Editor's Note: As the Seattle Sounders' MLS regular season opener draws closer, SoundersFC.com contributor Will Parchman will take a look at the team position by position every day this week, leading up to the team's match against Sporting Kansas City at CenturyLink Field on Sunday (4 p.m. PT; FS1/KIRO 97.3 FM/El Rey 1360AM). In the second part of the series, Parchman looks at how an offseason overhaul shaped the midfield.



If the midfield is the engine room of any lineup, then the Sounders got a major offseason overhaul under the hood to prepare for 2016.


It isn’t that the midfield was poor in 2015, or even inadequate. At times, namely over the first couple months of the season, the Sounders pulled off sublime moments of interchange that earned the team praise as one of the best passing outfits in the league.


Injury and fatigue scuttled that hot start late in the season, and by the end Seattle had become much more direct in the 4-4-2. Still successful, but the formula had clearly changed.


A drastic alteration in the offseason should make 2016 another interesting one to monitor, particularly in the middle.


Part of the reason for the move to the 4-3-3 in the offseason was the plentiful options up top, but the midfield arrangement had its say as well. The departure of Andy Rose and particularly of Gonzalo Pineda made the tactical choices a numbers game. What do you do with what’s left?
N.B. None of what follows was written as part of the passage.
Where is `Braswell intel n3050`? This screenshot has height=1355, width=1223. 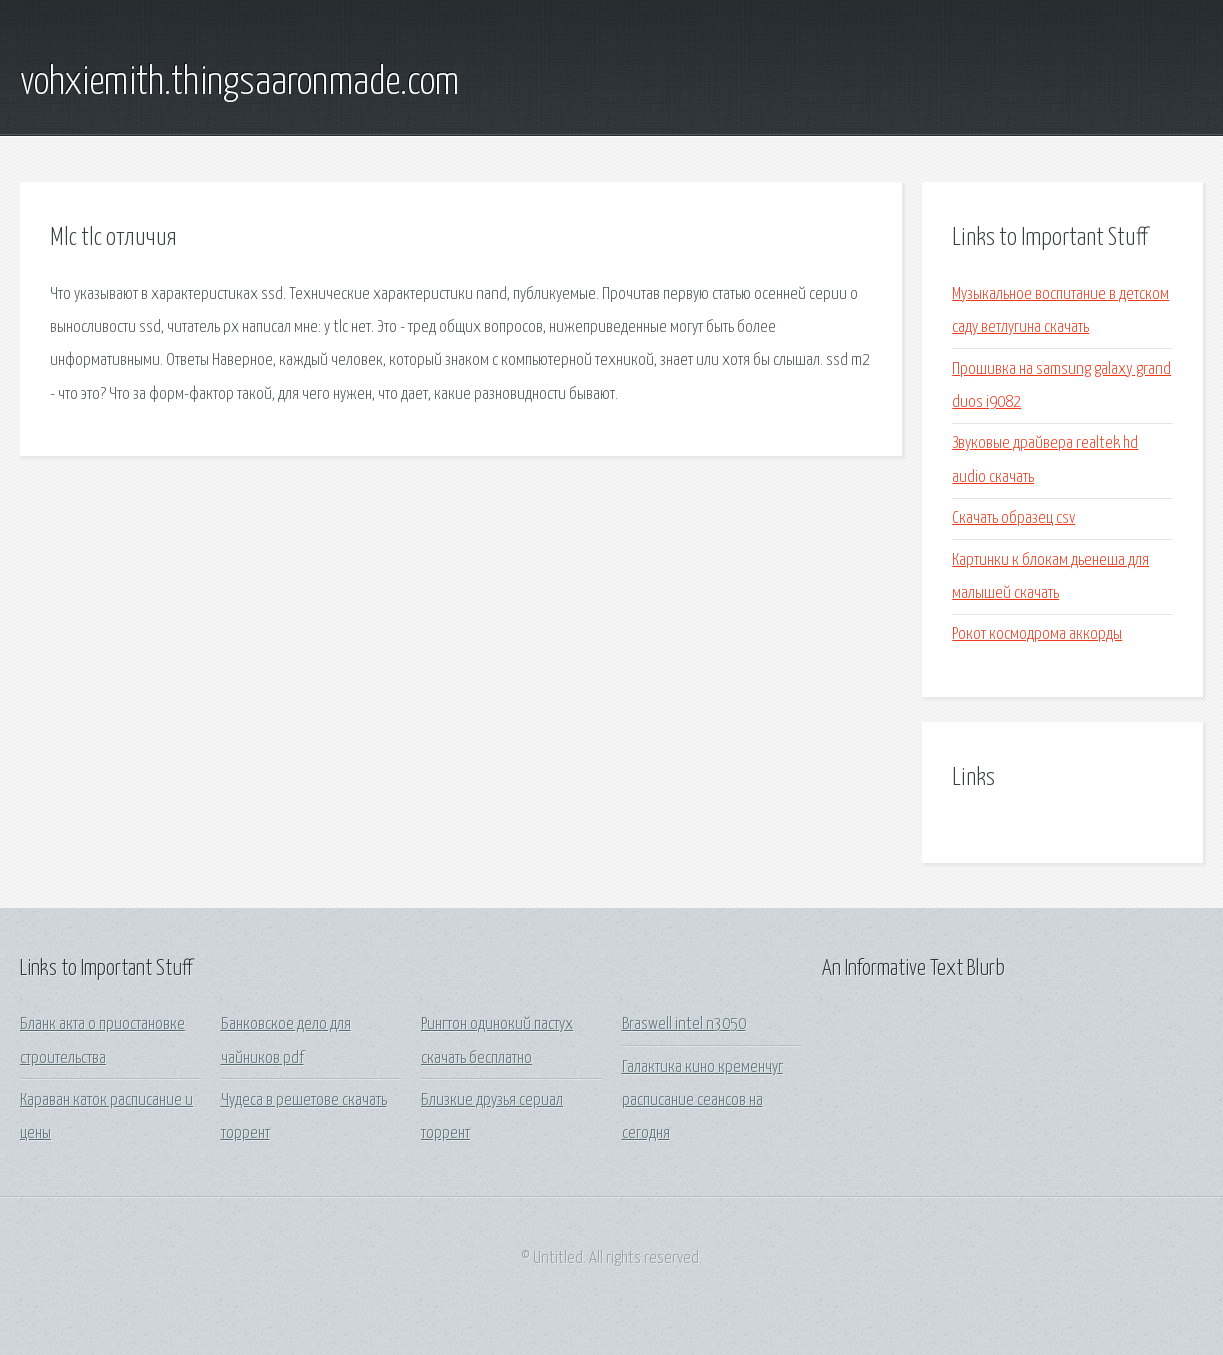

By the end of the preseason, Sounders coach Sigi Schmid presciently arranged Osvaldo Alonso in his comfortable holding slot above the center backs and dropped in Erik Friberg next to him. In defense, this would play out like a solid bank of two in the middle, shielding the center backs and providing cover for any chasing attacking players dropping in to defend.


What was unclear is what would happen to Andreas Ivanschitz. And it seems we have our answer.
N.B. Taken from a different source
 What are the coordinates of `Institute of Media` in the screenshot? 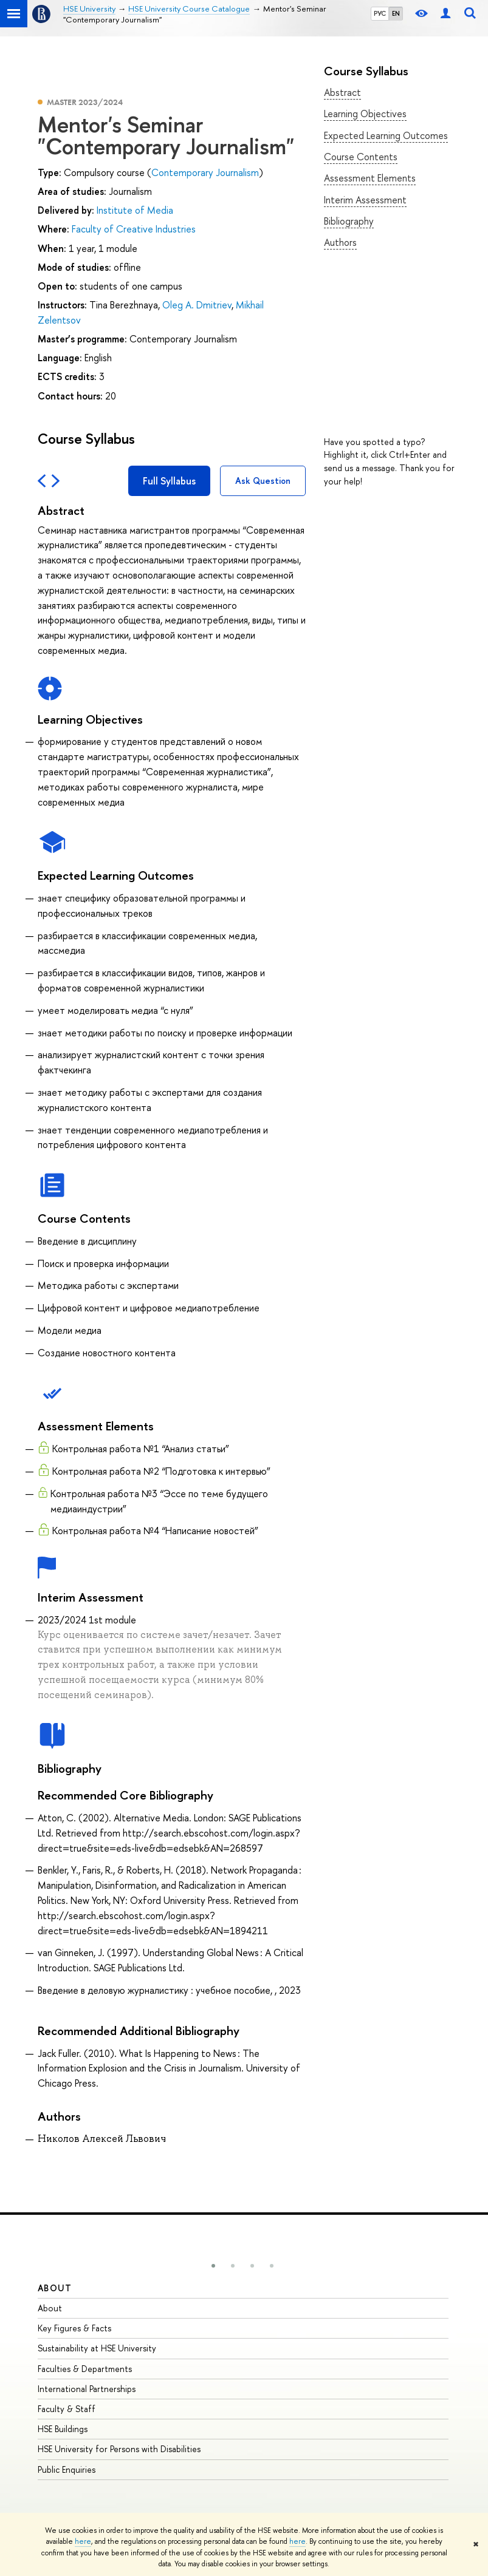 It's located at (135, 210).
It’s been seemingly eons since the Sounders had a true central attacking midfielder chained to the hole behind the lead strikers, and Ivanschitz never seemed like that player. At least not last year. But in preseason experiments - which were backed up in Seattle’s CONCACAF Champions League matchup with Club América last week - Ivanschitz displayed a robust sense of attacking space in that No. 10 role.


However much of an experiment that ultimately was is up for debate, but the results were undoubtedly positive. Just like that, Schmid’s 4-3-3 had its first choice midfield for the start of the season.


Imagine the midfield like an amorphous triangle, its angles shifting and breaking and coming together again as it both tracks the opposition and builds attacks of its own. That kind of predictable unpredictability is something the midfield in a 4-3-3 relies upon. Will Friberg set off on an adventure toward the opposition penalty area, overlapping on a dropping Ivanschitz? Or will Alonso and Friberg sit back, adjusting to a rampant attack while Ivanschitz circulates possession in his own half?


The options here are worth mentioning. And they are legion.


The bigger concern is who fills in off the bench over the course of a lengthy season. Not only did the Sounders lose Pineda and Rose, but Micheal Azira is now in Colorado, which means there are fewer depth options in central midfield than arguably anywhere else on the first team roster. That becomes especially key now that the Sounders are playing with, essentially, three central midfielders.



The first option for now appears to be Cristian Roldan, the young Generation adidas signee who showed encouraging strides during his rookie campaign in 2015. Roldan came out of the University of Washington as a box-to-box midfielder, but he began making the transition to Alonso’s heir apparent last year. All the early signs point to that continuing into 2016 as Schmid grooms Roldan to step into that role in the future.


The offseason signing of veteran MLS central midfielder Nathan Sturgis now seems more critical than ever. Sturgis, who’s in his second stint with the team, will likely not be a first choice defensive midfielder, but if last year was any indication, he should expect to see plenty of time when the season gets hot in the summer.


If the depth is concerning, the good news is that the first choice three-man midfield in the 4-3-3 already looks as robust as any in MLS this year. If Seattle can stay healthy there - and that’s a monumental if - there’s no reason this crew can’t set a few new benchmarks in 2016.